Two of the bank's top officials were here on a brief visit on Monday and called upon the Governor of the Qatar Central Bank (QCB).

"We are only on an exploratory visit. A team from BoB will be here shortly to study the various options to set up operations locally," Dr Anil Khandelwal, BoB's Chairman and Managing Director, told reporters here last evening.

With him was V J Santhanam, Chief Executive of BoB's UAE and Oman operations. Asked about the options, Khandelwal said, one way to seek entry is through the Qatar Financial Centre (QFC), while the other option is to have an alliance with a local bank or finally, apply for a licence from the QCB for independent operations.

All these options are open and a BoB team will study each of them in detail, he said. BoB is India's fourth largest bank in terms of turnover. Its business stands at a whopping $35bn and net profits last fiscal totaled $188m. It has 27 million customers and 40,000 staff.

BoB has 2,700 branches all over India and some 59 spread across 20 countries around the world. Over the next three years, 10 more countries will be added to the bank's expanding overseas network, disclosed Khandelwal.

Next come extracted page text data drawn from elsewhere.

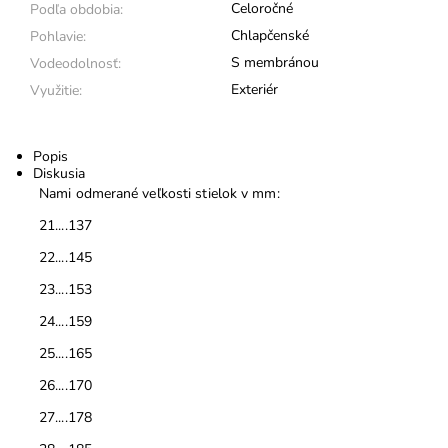
Celoročné
Podľa obdobia:
Chlapčenské
Pohlavie:
S membránou
Vodeodolnosť:
Exteriér
Využitie:
Popis
Diskusia
Nami odmerané veľkosti stielok v mm:
21....137
22....145
23....153
24....159
25....165
26....170
27....178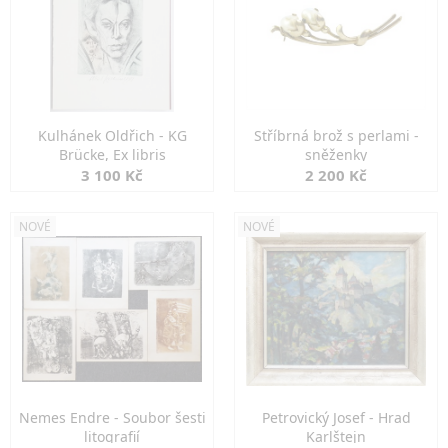
Kulhánek Oldřich - KG
Stříbrná brož s perlami -
Brücke, Ex libris
sněženky
3 100 Kč
2 200 Kč
NOVÉ
NOVÉ
Nemes Endre - Soubor šesti
Petrovický Josef - Hrad
litografií
Karlštejn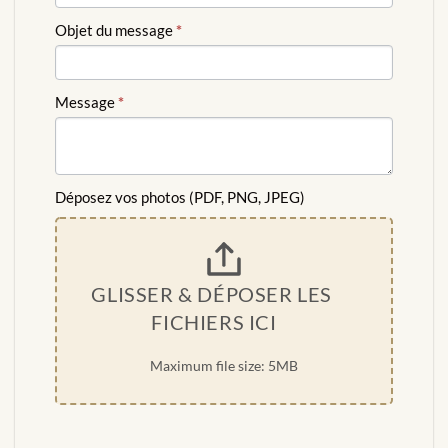
Objet du message
*
Message
*
Déposez vos photos (PDF, PNG, JPEG)
GLISSER & DÉPOSER LES 
FICHIERS ICI
Maximum file size: 5MB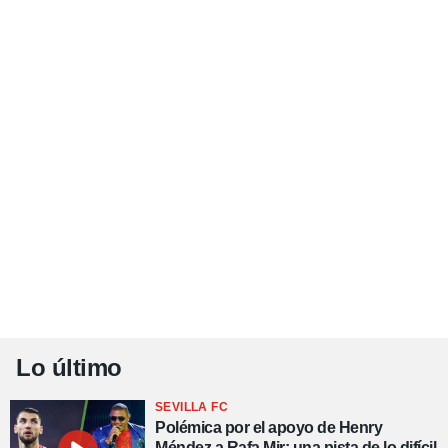
Lo último
SEVILLA FC
Polémica por el apoyo de Henry
Méndez a Rafa Mir: una pista de lo difícil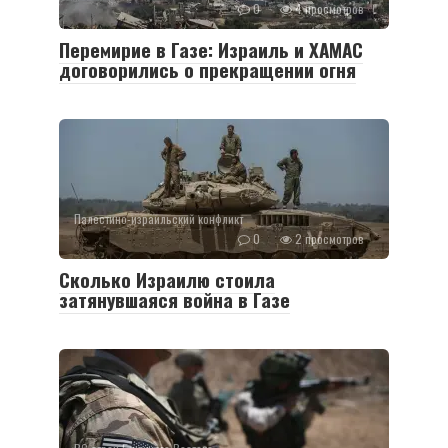
0
4 просмотров
Перемирие в Газе: Израиль и ХАМАС
договорились о прекращении огня
Палестино-израильский конфликт
0
2 просмотров
Сколько Израилю стоила
затянувшаяся война в Газе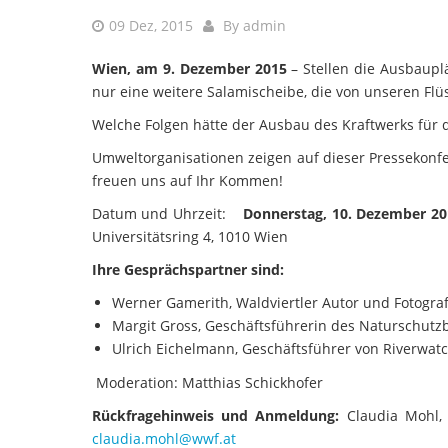
09 Dez, 2015
By
admin
Wien, am 9. Dezember 2015
– Stellen die Ausbaupl
nur eine weitere Salamischeibe, die von unseren Flü
Welche Folgen hätte der Ausbau des Kraftwerks für d
Umweltorganisationen zeigen auf dieser Pressekonf
freuen uns auf Ihr Kommen!
Datum und Uhrzeit:
Donnerstag, 10. Dezember 2
Universitätsring 4, 1010 Wien
Ihre Gesprächspartner sind:
Werner Gamerith, Waldviertler Autor und Fotogra
Margit Gross, Geschäftsführerin des Naturschutz
Ulrich Eichelmann, Geschäftsführer von Riverwat
Moderation: Matthias Schickhofer
Rückfragehinweis und Anmeldung:
Claudia Mohl, 
claudia.mohl@wwf.at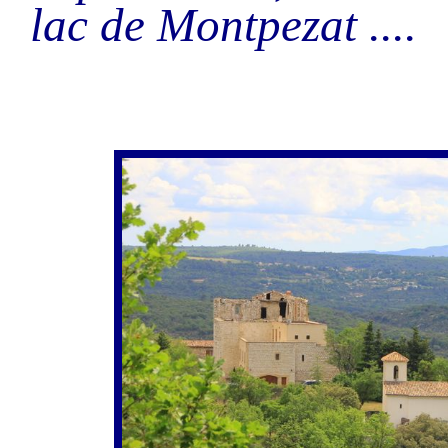
lac de Montpezat ....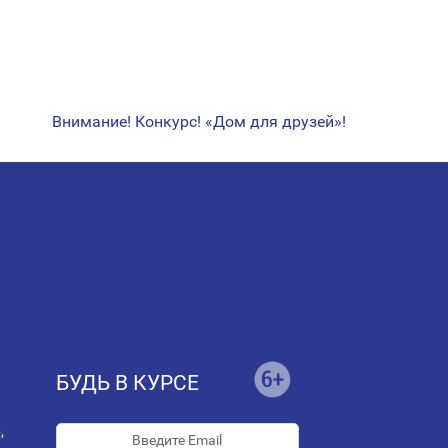
Внимание! Конкурс! «Дом для друзей»!
БУДЬ В КУРСЕ
,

BoB is the only Indian bank to have so many overseas branches. It first established operations overseas in 1953 in Mombassa, Kenya. BoB entered the GCC in 1974 by setting up a branch in Dubai. Today, it has six branches in the UAE.

In Oman, the bank has three branches.

"Qatar is a happening place in the GCC and a lot of Indian corporates are coming here. We want our presence here to provide synergy," said the BoB chief.

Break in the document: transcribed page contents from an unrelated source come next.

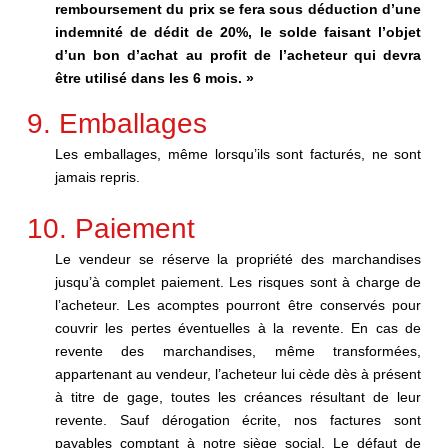
remboursement du prix se fera sous déduction d’une
indemnité de dédit de 20%, le solde faisant l’objet
d’un bon d’achat au profit de l’acheteur qui devra
être utilisé dans les 6 mois. »
9. Emballages
Les emballages, même lorsqu’ils sont facturés, ne sont
jamais repris.
10. Paiement
Le vendeur se réserve la propriété des marchandises
jusqu’à complet paiement. Les risques sont à charge de
l’acheteur. Les acomptes pourront être conservés pour
couvrir les pertes éventuelles à la revente. En cas de
revente des marchandises, même transformées,
appartenant au vendeur, l’acheteur lui cède dès à présent
à titre de gage, toutes les créances résultant de leur
revente. Sauf dérogation écrite, nos factures sont
payables comptant à notre siège social. Le défaut de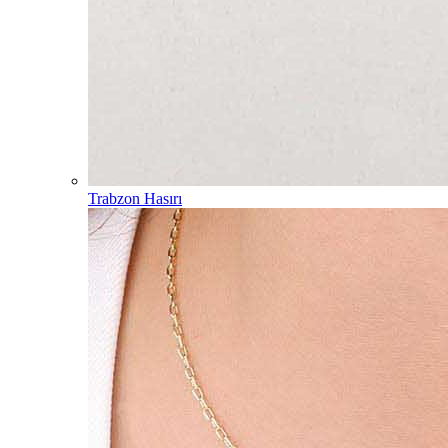
Trabzon Hasırı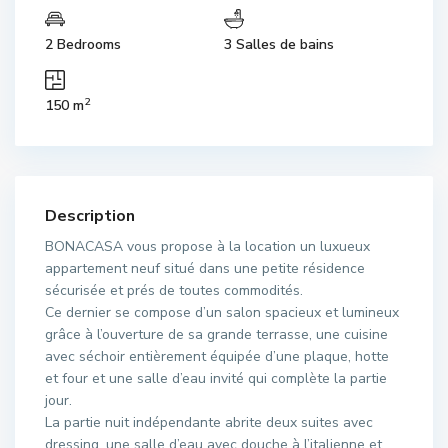
2 Bedrooms
3 Salles de bains
2
150 m
Description
BONACASA vous propose à la location un luxueux
appartement neuf situé dans une petite résidence
sécurisée et prés de toutes commodités.
Ce dernier se compose d’un salon spacieux et lumineux
grâce à l’ouverture de sa grande terrasse, une cuisine
avec séchoir entièrement équipée d’une plaque, hotte
et four et une salle d’eau invité qui complète la partie
jour.
La partie nuit indépendante abrite deux suites avec
dressing, une salle d’eau avec douche à l’italienne et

BoB, according to Khandelwal, can act as an economic bridge between India and Qatar since trade ties between the two countries are growing at a rapid pace.

From Dubai, BoB has already provided project financing to Larsen & Toubro (L&T) for a project in Qatar, said Santhanam.

Asked if he had already identified any local bank for a possible tie-up, Khandelwal replied in the negative, but said he had met R Seetharaman of Doha Bank. It was a courtesy call, he maintained.